It’s a good question because one thing you certainly don’t want to do is to dive into citizen development blindly, with no clear plan or strategy. Whilst citizen development is based on a simple – yet powerful – idea, executing it effectively is more complex. 

There are many parts that need to fit together in order for the whole to work effectively. Though all of these parts can’t be covered in one article, let’s look at some of the fundamental steps and considerations for organizations when starting out with citizen development. 


What does it take to be a citizen developer?

When we think about the types of people that would make for good citizen developers, we often think about people with a background in or affinity for technology. We think about people who may have dabbled in programming before starting out in their current career paths. However, whilst these attributes can bring advantages, organizations certainly shouldn’t rule out people who don’t fit this mold. 

In fact, when it comes to citizen development, you could say that attitude is more important than aptitude. Organizations should look for natural problem solvers – experts in their fields who have the ability and the passion to lead change. They should be able to navigate organizational politics and manage projects and stakeholders effectively. 

People with the right attitude will be seated throughout the organization and, more often than not, they will make themselves known through their drive to solve problems. The technology aspect – no-code and low-code platforms – can be learned. The right attitude, however, is more difficult to learn – and to teach. 

Finding your citizen developers 

2. Hackathon 

One way to bring potential citizen developers together is to hold a hackathon and invite people from various departments within the organization to bring along a specific problem. The goal should be to enable business-side employees to work together with experienced developers to create a solution within the low- or no-code platform. This way, you find those people who are enthusiastic about citizen development and you present the wider organization with a way to solve their problems going forward. 

3. Target problem-solving roles 

There are certain roles that involve finding creative ways to solve problems on a daily basis. Think analysts, project managers, and roles that include a focus on continuous improvement. These people likely already have pressing problems for which they’re actively seeking a solution. If you approach them with a new way of solving their problem, you will usually find they’re more than happy to give it a try. 

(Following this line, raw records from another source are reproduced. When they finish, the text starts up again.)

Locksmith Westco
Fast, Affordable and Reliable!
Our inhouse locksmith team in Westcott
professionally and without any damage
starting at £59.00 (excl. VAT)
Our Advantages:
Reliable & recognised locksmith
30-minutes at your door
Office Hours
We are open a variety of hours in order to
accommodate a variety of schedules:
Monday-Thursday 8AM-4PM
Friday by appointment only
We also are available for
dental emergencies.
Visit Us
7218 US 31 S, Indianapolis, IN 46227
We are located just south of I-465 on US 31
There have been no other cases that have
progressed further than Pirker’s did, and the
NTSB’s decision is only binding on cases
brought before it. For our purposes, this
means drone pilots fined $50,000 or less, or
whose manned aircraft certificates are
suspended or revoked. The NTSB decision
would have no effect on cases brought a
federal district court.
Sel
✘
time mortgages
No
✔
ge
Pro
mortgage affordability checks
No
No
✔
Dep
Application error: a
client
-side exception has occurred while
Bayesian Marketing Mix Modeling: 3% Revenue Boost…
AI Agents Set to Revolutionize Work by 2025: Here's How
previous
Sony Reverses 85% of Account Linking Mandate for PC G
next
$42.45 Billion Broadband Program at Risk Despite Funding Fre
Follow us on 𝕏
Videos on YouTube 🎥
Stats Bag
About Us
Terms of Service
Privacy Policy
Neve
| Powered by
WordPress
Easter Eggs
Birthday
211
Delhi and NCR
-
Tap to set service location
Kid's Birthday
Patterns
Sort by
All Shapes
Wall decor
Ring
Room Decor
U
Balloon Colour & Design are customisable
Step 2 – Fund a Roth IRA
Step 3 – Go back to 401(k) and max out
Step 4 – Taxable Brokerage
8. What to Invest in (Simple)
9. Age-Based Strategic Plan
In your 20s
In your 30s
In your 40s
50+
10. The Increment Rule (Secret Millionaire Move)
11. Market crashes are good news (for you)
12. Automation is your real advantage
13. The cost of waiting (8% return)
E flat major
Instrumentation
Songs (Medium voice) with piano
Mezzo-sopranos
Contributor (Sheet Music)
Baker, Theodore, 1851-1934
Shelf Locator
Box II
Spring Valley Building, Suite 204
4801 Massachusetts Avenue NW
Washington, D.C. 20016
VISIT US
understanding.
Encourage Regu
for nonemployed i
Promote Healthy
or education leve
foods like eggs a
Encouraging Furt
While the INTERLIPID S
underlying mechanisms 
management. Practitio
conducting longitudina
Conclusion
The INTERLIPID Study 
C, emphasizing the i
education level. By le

Fostering a culture of problem solving and collaboration 

An effective citizen development strategy encompasses more than the technical implementation of a no- or low-code alone. It requires a paradigm shift – a change in the organization’s culture

Consider the following scenarios that are commonplace in organizations today: 

  1. Lengthy software development lifecycles from which the business side is largely shut out; 

  2. Unclear and ineffective communication between the business side and IT;

  3. Unforeseen challenges that are addressed too late for solutions to be effective;

  4. Products that no longer meet requirements.

Conversely, citizen development works because you foster a culture of continuous improvement, of close collaboration between business-side employees and IT professionals. Both the business side and IT must be encouraged to start small and must know that failing fast is okay – that it’s what will lead to successful initial use cases and will set the foundation for scaling. 

Whilst low- and no-code platforms are the medium with which organizations can solve problems, enterprises that have successfully implemented citizen development have placed an equal focus on creating the right culture. 


Following on from culture is the idea of mentoring. Whilst it can sound a little vague on the surface – it’s not necessarily something you can easily document or set up a process for – it’s a crucial part of a successful citizen development strategy. 

By mentoring, we don’t mean simply providing training or a helpline, we mean encouraging real, human relationships between the different types of developers. For organizations in which mentoring is present, the business side and IT have a shared language, making for more effective communication regarding the problem, the solution, and the technology. 

Whenever a new technology is introduced, there will inevitably be unforeseen problems. Having strong relationships and a shared language will enable the different types of developers to get the project back on track when challenges arise. 

Identifying suitable use cases (starting small) 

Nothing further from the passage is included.